Hadoop Streaming

By default, the MapReduce framework is written in the Java programming language. While it primarily supports programs written in Java, Hadoop also provides an API that allows writing MapReduce programs in languages other than Java.

Hadoop Streaming is a utility included with the Hadoop distribution that enables users to write MapReduce programs in various programming and scripting languages. Supported languages include Python, PHP, Ruby, Perl, and Bash, among others.

Working: -

  • The Streaming utility will create a MapReduce job, submit it to the appropriate cluster, and monitor the progress until the job is completed.
  • When a script is specified for the mappers, each mapper task launches the script as a separate process during its initialization. Each mapper task converts its input into lines and feeds the converted lines to the standard input (stdin) of the process.
  • The mapper gathers the line-oriented outputs from the standard output (STDOUT) of the process and transforms each line into a key/value pair. This key/value pair serves as the output of the mapper. By default, the prefix of each line, up to the first tab character, is considered the key, while the remainder of the line is treated as the value.
  • If a line does not contain a tab character, the entire line is treated as the key, and the value is set to null. The key-value pairs can be customized according to specific requirements.

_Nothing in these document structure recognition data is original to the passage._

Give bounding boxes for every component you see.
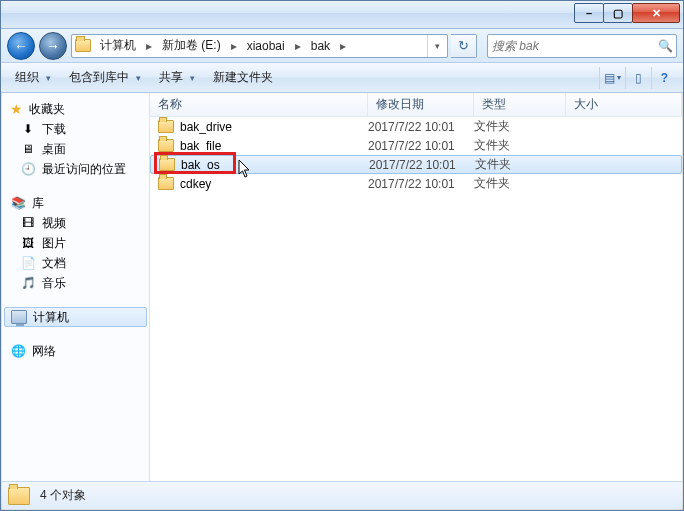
toolbar: 组织 包含到库中 共享 新建文件夹 ▤▾ ▯ ? (1, 63, 683, 93)
item-name: cdkey (180, 177, 211, 191)
column-headers: 名称 修改日期 类型 大小 (150, 93, 682, 117)
item-date: 2017/7/22 10:01 (369, 158, 475, 172)
minimize-icon: – (586, 8, 592, 19)
address-dropdown[interactable]: ▾ (427, 35, 447, 57)
crumb-sep-icon[interactable]: ▸ (336, 39, 350, 53)
organize-menu[interactable]: 组织 (7, 66, 59, 89)
tree-desktop[interactable]: 🖥桌面 (2, 139, 149, 159)
col-name[interactable]: 名称 (150, 93, 368, 116)
forward-button[interactable]: → (39, 32, 67, 60)
item-name: bak_drive (180, 120, 232, 134)
folder-icon (159, 158, 175, 171)
video-icon: 🎞 (20, 215, 36, 231)
nav-tree[interactable]: ★收藏夹 ⬇下载 🖥桌面 🕘最近访问的位置 📚库 🎞视频 🖼图片 📄文档 🎵音乐… (2, 93, 150, 482)
col-label: 名称 (158, 96, 182, 113)
download-icon: ⬇ (20, 121, 36, 137)
tree-libraries[interactable]: 📚库 (2, 193, 149, 213)
tree-label: 库 (32, 195, 44, 212)
back-icon: ← (14, 38, 28, 54)
tree-label: 音乐 (42, 275, 66, 292)
titlebar[interactable]: – ▢ ✕ (1, 1, 683, 29)
tree-label: 文档 (42, 255, 66, 272)
tree-favorites[interactable]: ★收藏夹 (2, 99, 149, 119)
list-item-selected[interactable]: bak_os 2017/7/22 10:01 文件夹 (150, 155, 682, 174)
item-type: 文件夹 (474, 118, 566, 135)
recent-icon: 🕘 (20, 161, 36, 177)
col-date[interactable]: 修改日期 (368, 93, 474, 116)
crumb-sep-icon[interactable]: ▸ (291, 39, 305, 53)
share-label: 共享 (159, 69, 183, 86)
crumb-computer[interactable]: 计算机 (94, 35, 142, 57)
include-in-library-menu[interactable]: 包含到库中 (61, 66, 149, 89)
tree-downloads[interactable]: ⬇下载 (2, 119, 149, 139)
item-type: 文件夹 (475, 156, 567, 173)
computer-icon (11, 310, 27, 324)
item-name: bak_os (181, 158, 220, 172)
tree-label: 网络 (32, 343, 56, 360)
list-item[interactable]: bak_file 2017/7/22 10:01 文件夹 (150, 136, 682, 155)
crumb-xiaobai[interactable]: xiaobai (241, 35, 291, 57)
tree-label: 桌面 (42, 141, 66, 158)
preview-pane-button[interactable]: ▯ (625, 67, 651, 89)
tree-computer[interactable]: 计算机 (4, 307, 147, 327)
item-type: 文件夹 (474, 175, 566, 192)
search-input[interactable] (488, 39, 654, 53)
body: ★收藏夹 ⬇下载 🖥桌面 🕘最近访问的位置 📚库 🎞视频 🖼图片 📄文档 🎵音乐… (2, 93, 682, 482)
tree-label: 收藏夹 (29, 101, 65, 118)
tree-recent[interactable]: 🕘最近访问的位置 (2, 159, 149, 179)
share-menu[interactable]: 共享 (151, 66, 203, 89)
col-type[interactable]: 类型 (474, 93, 566, 116)
network-icon: 🌐 (10, 343, 26, 359)
tree-music[interactable]: 🎵音乐 (2, 273, 149, 293)
col-label: 大小 (574, 96, 598, 113)
status-bar: 4 个对象 (2, 481, 682, 509)
back-button[interactable]: ← (7, 32, 35, 60)
item-date: 2017/7/22 10:01 (368, 139, 474, 153)
star-icon: ★ (10, 101, 23, 117)
item-date: 2017/7/22 10:01 (368, 120, 474, 134)
address-folder-icon (72, 35, 94, 57)
close-button[interactable]: ✕ (632, 3, 680, 23)
nav-row: ← → 计算机 ▸ 新加卷 (E:) ▸ xiaobai ▸ bak ▸ ▾ ↻… (1, 29, 683, 63)
tree-label: 最近访问的位置 (42, 161, 126, 178)
desktop-icon: 🖥 (20, 141, 36, 157)
crumb-sep-icon[interactable]: ▸ (142, 39, 156, 53)
view-options-button[interactable]: ▤▾ (599, 67, 625, 89)
maximize-icon: ▢ (613, 8, 623, 19)
folder-icon (158, 139, 174, 152)
list-item[interactable]: cdkey 2017/7/22 10:01 文件夹 (150, 174, 682, 193)
refresh-button[interactable]: ↻ (451, 34, 477, 58)
tree-label: 图片 (42, 235, 66, 252)
help-button[interactable]: ? (651, 67, 677, 89)
col-label: 类型 (482, 96, 506, 113)
library-icon: 📚 (10, 195, 26, 211)
tree-documents[interactable]: 📄文档 (2, 253, 149, 273)
tree-label: 下载 (42, 121, 66, 138)
picture-icon: 🖼 (20, 235, 36, 251)
music-icon: 🎵 (20, 275, 36, 291)
explorer-window: – ▢ ✕ ← → 计算机 ▸ 新加卷 (E:) ▸ xiaobai ▸ bak… (0, 0, 684, 511)
minimize-button[interactable]: – (574, 3, 604, 23)
address-bar[interactable]: 计算机 ▸ 新加卷 (E:) ▸ xiaobai ▸ bak ▸ ▾ (71, 34, 448, 58)
item-type: 文件夹 (474, 137, 566, 154)
item-name: bak_file (180, 139, 221, 153)
crumb-sep-icon[interactable]: ▸ (227, 39, 241, 53)
search-box[interactable]: 🔍 (487, 34, 677, 58)
organize-label: 组织 (15, 69, 39, 86)
tree-label: 计算机 (33, 309, 69, 326)
col-size[interactable]: 大小 (566, 93, 682, 116)
tree-network[interactable]: 🌐网络 (2, 341, 149, 361)
tree-videos[interactable]: 🎞视频 (2, 213, 149, 233)
forward-icon: → (46, 38, 60, 54)
help-icon: ? (661, 71, 668, 85)
tree-label: 视频 (42, 215, 66, 232)
list-item[interactable]: bak_drive 2017/7/22 10:01 文件夹 (150, 117, 682, 136)
tree-pictures[interactable]: 🖼图片 (2, 233, 149, 253)
refresh-icon: ↻ (458, 38, 469, 53)
status-text: 4 个对象 (40, 487, 86, 504)
maximize-button[interactable]: ▢ (603, 3, 633, 23)
close-icon: ✕ (652, 8, 661, 19)
crumb-volume[interactable]: 新加卷 (E:) (156, 35, 227, 57)
crumb-bak[interactable]: bak (305, 35, 336, 57)
new-folder-button[interactable]: 新建文件夹 (205, 66, 281, 89)
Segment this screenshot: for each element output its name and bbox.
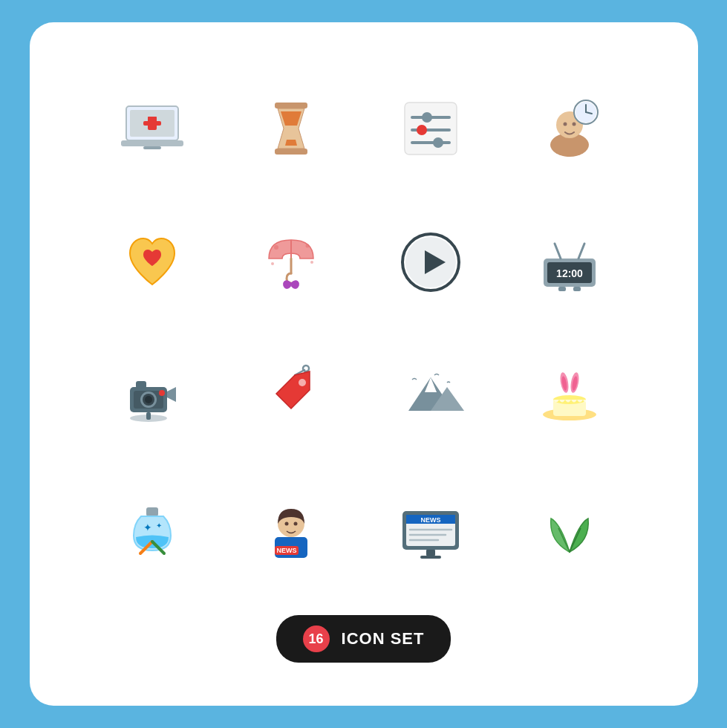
icon-count-badge: 16	[303, 625, 330, 652]
svg-marker-49	[167, 387, 176, 402]
svg-point-23	[573, 123, 576, 126]
icons-grid: 12:00	[89, 65, 639, 593]
svg-rect-45	[136, 381, 146, 389]
main-card: 12:00	[30, 22, 698, 706]
svg-point-28	[271, 262, 274, 265]
svg-rect-48	[146, 412, 151, 420]
icon-set-label: ICON SET	[342, 629, 425, 649]
icon-news-clock-tv: 12:00	[506, 199, 633, 325]
svg-rect-3	[143, 146, 161, 149]
svg-point-27	[306, 244, 310, 248]
icon-price-tag	[228, 333, 354, 459]
icon-mountain	[368, 333, 494, 459]
icon-news-monitor: NEWS	[368, 467, 494, 593]
icon-heart-location	[89, 199, 215, 325]
icon-news-reporter: NEWS	[228, 467, 354, 593]
svg-point-13	[417, 125, 427, 135]
icon-potion-bottle: ✦ ✦	[89, 467, 215, 593]
svg-rect-82	[420, 556, 441, 559]
svg-line-36	[555, 244, 561, 259]
icon-user-time	[506, 65, 633, 192]
svg-text:NEWS: NEWS	[420, 516, 440, 524]
svg-point-29	[310, 261, 313, 264]
svg-point-71	[294, 522, 298, 526]
icon-settings-sliders	[368, 65, 494, 192]
icon-easter-cake	[506, 333, 633, 459]
bottom-bar: 16 ICON SET	[276, 615, 451, 663]
svg-rect-38	[558, 287, 566, 291]
icon-cancer-awareness	[228, 199, 354, 325]
svg-point-44	[145, 396, 152, 403]
icon-count: 16	[309, 631, 324, 647]
svg-rect-63	[146, 507, 158, 516]
svg-rect-6	[148, 117, 157, 121]
svg-point-22	[564, 123, 567, 126]
svg-point-15	[433, 137, 443, 148]
svg-rect-7	[275, 103, 307, 108]
svg-point-70	[285, 522, 289, 526]
svg-point-26	[274, 245, 278, 250]
svg-line-37	[578, 244, 584, 259]
svg-rect-2	[121, 140, 183, 146]
svg-rect-8	[275, 149, 307, 155]
icon-medical-laptop	[89, 65, 215, 192]
svg-point-52	[299, 379, 306, 386]
svg-point-46	[159, 390, 165, 396]
svg-rect-39	[573, 287, 581, 291]
svg-text:✦: ✦	[156, 521, 162, 530]
svg-text:NEWS: NEWS	[277, 547, 297, 554]
icon-leaves	[506, 467, 633, 593]
svg-point-51	[303, 365, 309, 371]
svg-point-11	[422, 112, 432, 123]
svg-rect-81	[426, 550, 435, 556]
svg-rect-5	[143, 121, 161, 126]
icon-play-button	[368, 199, 494, 325]
svg-text:12:00: 12:00	[556, 267, 583, 279]
icon-camera-eye	[89, 333, 215, 459]
icon-hourglass	[228, 65, 354, 192]
svg-text:✦: ✦	[143, 521, 152, 533]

These mapper output key-value pairs are then passed to the reducer tasks.
  • Each reducer task will launch the script as a separate process, after which the reducer is initialized. While the reducer task is running, it converts input key/value pairs into lines and sends those lines to the standard input (STDIN) of the process.
  • Each reducer task processes its input key/value pairs into lines and converts them into tab-separated key-value pairs. The output of the Reducer represents the final output of the MapReduce job.

Important Commands -

ParametersRequired/OptionalDescription
-input directory/file-nameRequiredInput location for mapper.
-output directory-nameRequiredOutput location for reducer.
-mapper executable or script or JavaClassNameRequiredMapper executable.
-reducer executable or script or JavaClassNameRequiredReducer executable.
-file file-nameOptionalMakes the mapper, reducer or combiner executable available locally on the compute nodes.
-inputformat JavaClassNameOptionalIf specified, it should return key, value pairs of Text class. If not specified TextInputFormat is used as the default.
-outputformat JavaClassNameOptionalIf specified, it should take key, value pairs of Text class. If not specified TextOutputformat is used as the default.
-partitioner JavaClassNameOptionalClass that specifies the reduce a key that is sent to.
-combiner streaming Command or JavaClassNameOptionalCombiner executable for map output.
-inputreaderOptionalSpecifies a record reader class instead of an input format class.
-verboseOptionalVerbose output.
-lazyOutputOptionalCreates output lazily.
-numReduceTasksOptionalSpecifies the number of reducers.
-mapdebugOptionalScript to call when map task fails.
-reducedebugOptionalScript to call when reduction makes the task failure
-cmdenv name=valueOptionalPasses the environment variable to streaming commands.

Example Using Python -

The following example describes the word count program in Python, including the mapper phase and reducer phase code -

Mapper Phase code: -

!/usr/bin/env python
import sys
 
#--- get all lines from stdin ---
for line in sys.stdin:
    #--- remove leading and trailing whitespace---
    line = line.strip()

    #--- split the line into words ---
    words = line.split()

    #--- output tuples [word, 1] in tab-delimited format---
    for word in words: 
        print '%s\t%s' % (word, "1")

Make sure the above program executing with the permission:

chmod +x /Hadoop_path/mapper.py

Reducer Phase code: -

#!/usr/bin/env python
import sys
# maps words to their counts
word2count = {} 
# input comes from STDIN
for line in sys.stdin:
    # remove leading and trailing whitespace
    line = line.strip()
 
    # parse the input we got from mapper.py
    word, count = line.split('\t', 1)
    # convert count (currently a string) to int
    try:
        count = int(count)
    except ValueError:
        continue

    try:
        word2count[word] = word2count[word]+count
    except:
        word2count[word] = count
 
# write the tuples to stdout
# Note: they are unsorted
for word in word2count.keys():
    print '%s\t%s'% ( word, word2count[word] )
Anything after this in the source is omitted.